> EXERCISE INSTRUCTIONS
Which lines below fall between the one containing "2026/08/07 8:56 AM" and the one containing "Teras Pendidikan – Raja Muda Perlis"? Repeat them exactly, counting both of those lines, and add nothing else.

[Dataset entries]
..............................

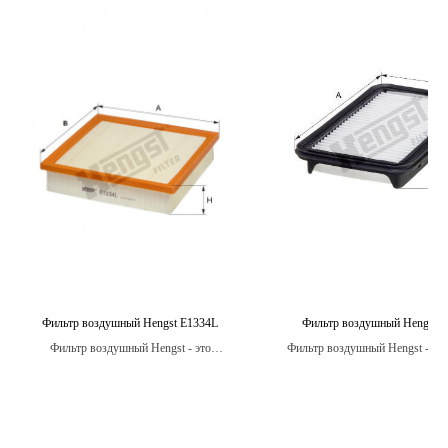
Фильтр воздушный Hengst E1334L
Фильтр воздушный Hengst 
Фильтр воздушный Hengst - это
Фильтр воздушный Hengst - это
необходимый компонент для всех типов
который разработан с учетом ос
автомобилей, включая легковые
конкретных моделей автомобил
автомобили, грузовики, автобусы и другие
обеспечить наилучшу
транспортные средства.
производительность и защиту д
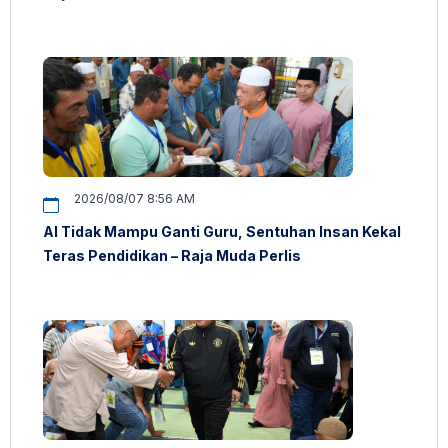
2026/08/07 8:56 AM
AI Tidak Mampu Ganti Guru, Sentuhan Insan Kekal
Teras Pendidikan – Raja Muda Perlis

..............................

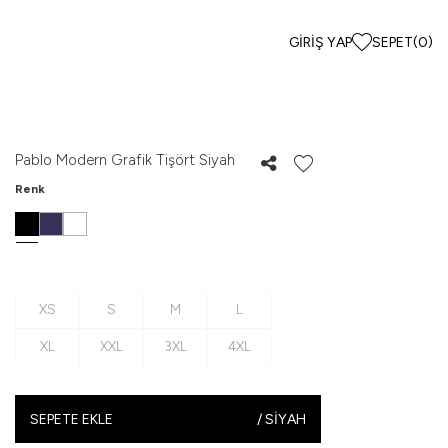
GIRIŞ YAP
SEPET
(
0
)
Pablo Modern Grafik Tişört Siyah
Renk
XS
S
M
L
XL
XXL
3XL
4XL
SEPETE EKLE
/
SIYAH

..............................

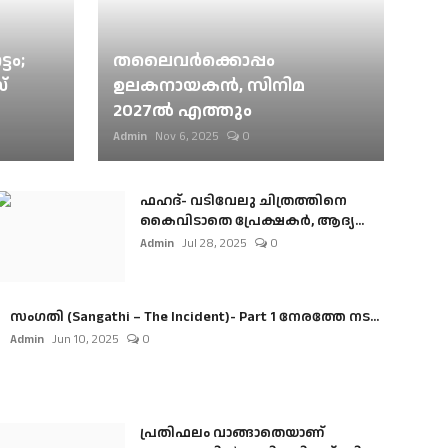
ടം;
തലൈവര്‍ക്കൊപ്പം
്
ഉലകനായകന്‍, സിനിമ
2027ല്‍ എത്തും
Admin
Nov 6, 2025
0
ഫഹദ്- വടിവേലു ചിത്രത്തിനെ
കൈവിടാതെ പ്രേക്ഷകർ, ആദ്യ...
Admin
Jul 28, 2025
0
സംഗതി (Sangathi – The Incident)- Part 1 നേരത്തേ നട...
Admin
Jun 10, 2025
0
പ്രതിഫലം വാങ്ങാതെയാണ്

..............................

> RESULT
2026/08/07 8:56 AM
AI Tidak Mampu Ganti Guru, Sentuhan Insan Kekal
Teras Pendidikan – Raja Muda Perlis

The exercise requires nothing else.